The Provider.load method looks like:

public Provider load(String pn) {
  if (debug != null) {
        debug.println("Attempt to load " + pn + " using SL");
    }
    Iterator<Provider> iter = services.iterator();
    while (iter.hasNext()) {
        try {
            Provider p = iter.next();
            String pName = p.getName();
            if (debug != null) {
                debug.println("Found SL Provider named " + pName);
            }
            if (pName.equals(pn)) {
                return p;
            }
        } 
...

pn here is "SunEC", so the iterator continues to get the next provider until "SunEC". In other word, the iteration stops whenever "SunEC" is found. iter.hasNext() not only checks the next item in iterator, but also initializes and loads the corresponding Provider class.

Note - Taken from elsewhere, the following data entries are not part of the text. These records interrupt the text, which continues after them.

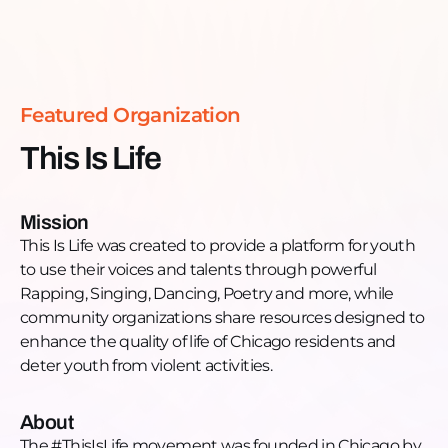
and basketball league. Tune in now to get
Read more >
motivated, encouraged, and engage!
Featured Organization
This Is Life
Mission
​This Is Life was created to provide a platform for youth
to use their voices and talents through powerful
Rapping, Singing, Dancing, Poetry and more, while
community organizations share resources designed to
enhance the quality of life of Chicago residents and
deter youth from violent activities.
About
The #ThisIsLife movement was founded in Chicago by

See the source code of actual hasNext method:

public boolean hasNext() {
    while (nextProvider == null && nextError == null) {
        // get next provider to load
        while (!iterator.hasNext()) {
            if (currentLoader == null) {
                return false;
            } else {
                currentLoader = currentLoader.getParent();
                iterator = iteratorFor(currentLoader);
            }
        }

        // attempt to load provider
        ServiceProvider provider = iterator.next();
        try {
            @SuppressWarnings("unchecked")
            Provider<T> next = (Provider<T>) loadProvider(provider);
            nextProvider = next;
        } catch (ServiceConfigurationError e) {
            nextError = e;
        }
    }
    return true;
}

It is called with the following stack trace since the top frame of the previous stack trace:

hasNext:1076, ServiceLoader$ModuleServicesLookupIterator (java.util)
hasNext:1299, ServiceLoader$2 (java.util)
hasNext:1384, ServiceLoader$3 (java.util)
load:338, ProviderConfig$ProviderLoader (sun.security.jca)

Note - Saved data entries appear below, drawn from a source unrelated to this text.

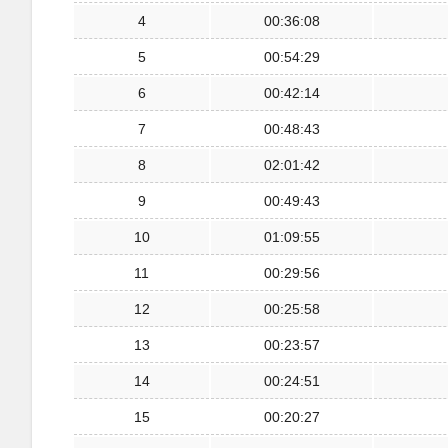
4
00:36:08
5
00:54:29
6
00:42:14
7
00:48:43
8
02:01:42
9
00:49:43
10
01:09:55
11
00:29:56
12
00:25:58
13
00:23:57
14
00:24:51
15
00:20:27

The iterator is an instance of java.util.concurrent.CopyOnWriteArrayList.COWIterator with contents of a list of 6 java security providers:

sun.security.jgss.SunProvider
org.jcp.xml.dsig.internal.dom.XMLDSigRI
com.sun.security.sasl.gsskerb.JdkSASL
sun.security.pkcs11.SunPKCS11
sun.security.smartcardio.SunPCSC
sun.security.ec.SunEC

This list is set at PlatformClassloader initialization time and stored in ClassLoader.classLoaderValueMap field. But the list sequence is variant. I didn't find the initialization code and don't know the exact reason. But the variant of the sequence leading to the variant of reached security classes. When sun.security.ec.SunEC is at the head of this list, no other providers will be reached. But when it is at the tail of the list, all the other 5 providers are reached. The actually affected classes are not only these 5 Providers. Many other classes are reached by initializing and loading each provider.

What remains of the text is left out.